Every time there’s a tragedy like the one that occurred last week in Christchurch – when a large loss of life reverberates loudly around the world – stories of humans responding to extreme circumstances flow thick and fast. Some are horrifying, but we all know that there are others that are affirming. To look for acts of kindness and generosity is about the best many of us can do in times of crisis.
One of those affirming stories unfolded in Gander, Newfoundland in the days after the September 11 attacks. The punishingly cold Canadian town had a population of around 9,000 at the time, but when planes were suddenly grounded at the town’s airport following the attacks, 7,000 strangers found themselves stranded for up to six days. But instead of reacting to those strangers with fear or suspicion – and it was a time of enormous fear around the world – the locals warmly embraced them and welcomed them into their homes.
Canadian musical theatre writers Irene Sankoff and David Hein were intrigued by this story and in 2011 – on the tenth anniversary of the attacks – visited Gander to interview both locals and returning passengers about their experiences.
“We didn’t know what we were looking for when we went out there, and most people there doing interviews were press, looking for the quick soundbites,” Sankoff says. “We just started talking to people, going to their houses for dinner, and getting invited to spend the night there. We fell in love with them and what they did; and how brave it was to not keep 7,000 people trapped on planes, hungry, angry and scared – to bring them off the planes and into their community and buildings.”
The husband and wife pair then started crafting those stories into a musical, doing their best to honour all they’d been told. And unlike many musicals based on real events – which can play fast and loose with the facts – Sankoff and Hein wanted to make the truth as compelling as possible.
As a result, the first draft was more than five hours long, but after whittling those stories down (unfortunately an extended bit about air traffic controllers making chilli for the locals while planes were grounded was cut down to a single line) they premiered the musical in 2012 at an Ontario college.
“We were pretty sure we’d have a good future with high schools and colleges being forced to do it, because of the Canadian content,” Sankoff says.
Neither expected that the show – which spoke to a pivotal New York story from a different perspective – would go on to have a Broadway season in 2017, let alone London and Melbourne seasons. In October 2018 it surpassed The Drowsy Chaperone to become Broadway’s longest-running Canadian show, and it’s still going strong.
But the phenomenon of the show extends beyond the material itself – the individuals about whom the show was written attend opening nights and are invested in the show’s success. One is Beverley Bass, who was the first female captain of an American Airlines plane and whose plane was diverted to Gander. She’s come to see the show more than 100 times and became friends with Jenn Colella, who plays her on Broadway.
“It’s such a unique gift, as playwrights, to have the characters in your show come to your show, and also cheer you on on social media, and write to you constantly, and write to the actors,” Hein says.

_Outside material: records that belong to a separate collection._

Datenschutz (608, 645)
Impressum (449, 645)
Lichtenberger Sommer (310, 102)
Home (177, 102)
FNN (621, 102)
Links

The Melbourne cast, who were announced in November last year, have already received letters from the real-life people they’re portraying. But all of them play multiple characters in the fast-moving production, which is driven by the music native to Newfoundland; a Celtic-inspired folk-rock fusion that Hein grew up with, featuring fiddles, accordions and a driving hand drum called the bodhrán.
“It’s music that you’ve never heard on a Broadway stage or a musical theatre stage,” Hein says. “It’s this traditional music that comes about from how hard it is living on this rock with these terrible winters, and in response to that, they’ve created this music that compels you to jump up and dance. It’s like affirming life in response to the hardships of life.”
That makes the music, in a way, the perfect vehicle for this story about people responding to an enormously difficult challenge. The piece itself – which reminds of the importance of welcoming outsiders and giving to people in need – has taken on new resonances in the age of Brexit, Trump and Australia’s own border policies. It’s not difficult to imagine how such a story might speak to Australian audiences.
“We didn’t have a crystal ball, and we couldn’t have known,” Sankoff says. “We really thought we were writing a period piece to begin with, about something that happened a long time ago, that we thought had more or less resolved by now – which was naive and not quite the case.”
Hein hopes that the story of kindness and generosity can stand as an example for not only how we should respond to crisis, but how we should treat one another every day.
“Right now it feels almost necessary to have a story about people coming together and finding commonalities and bridging the things that break us apart.”
Come from Away is at the Comedy Theatre from July 3.